Input data:
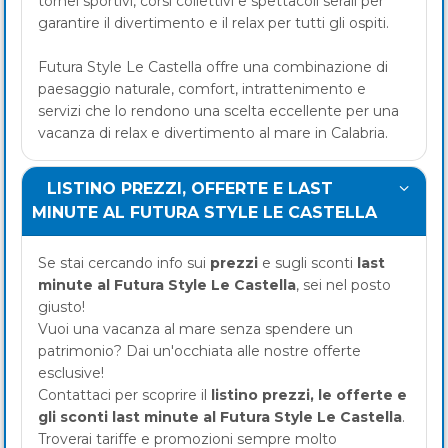
tornei sportivi, corsi collettivi e spettacoli serali per
garantire il divertimento e il relax per tutti gli ospiti.
Futura Style Le Castella offre una combinazione di
paesaggio naturale, comfort, intrattenimento e
servizi che lo rendono una scelta eccellente per una
vacanza di relax e divertimento al mare in Calabria.
LISTINO PREZZI, OFFERTE E LAST
MINUTE AL FUTURA STYLE LE CASTELLA
Se stai cercando info sui
prezzi
e sugli sconti
last
minute al Futura Style Le Castella
, sei nel posto
giusto!
Vuoi una vacanza al mare senza spendere un
patrimonio? Dai un'occhiata alle nostre offerte
esclusive!
Contattaci per scoprire il
listino prezzi, le offerte e
gli sconti last minute al Futura Style Le Castella
.
Troverai tariffe e promozioni sempre molto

What to produce:
Take every line from the one containing "garantire il divertimento" to the end of the listing and output it exactly, with nothing else.

Response box:
garantire il divertimento e il relax per tutti gli ospiti.
Futura Style Le Castella offre una combinazione di
paesaggio naturale, comfort, intrattenimento e
servizi che lo rendono una scelta eccellente per una
vacanza di relax e divertimento al mare in Calabria.
LISTINO PREZZI, OFFERTE E LAST
MINUTE AL FUTURA STYLE LE CASTELLA
Se stai cercando info sui
prezzi
e sugli sconti
last
minute al Futura Style Le Castella
, sei nel posto
giusto!
Vuoi una vacanza al mare senza spendere un
patrimonio? Dai un'occhiata alle nostre offerte
esclusive!
Contattaci per scoprire il
listino prezzi, le offerte e
gli sconti last minute al Futura Style Le Castella
.
Troverai tariffe e promozioni sempre molto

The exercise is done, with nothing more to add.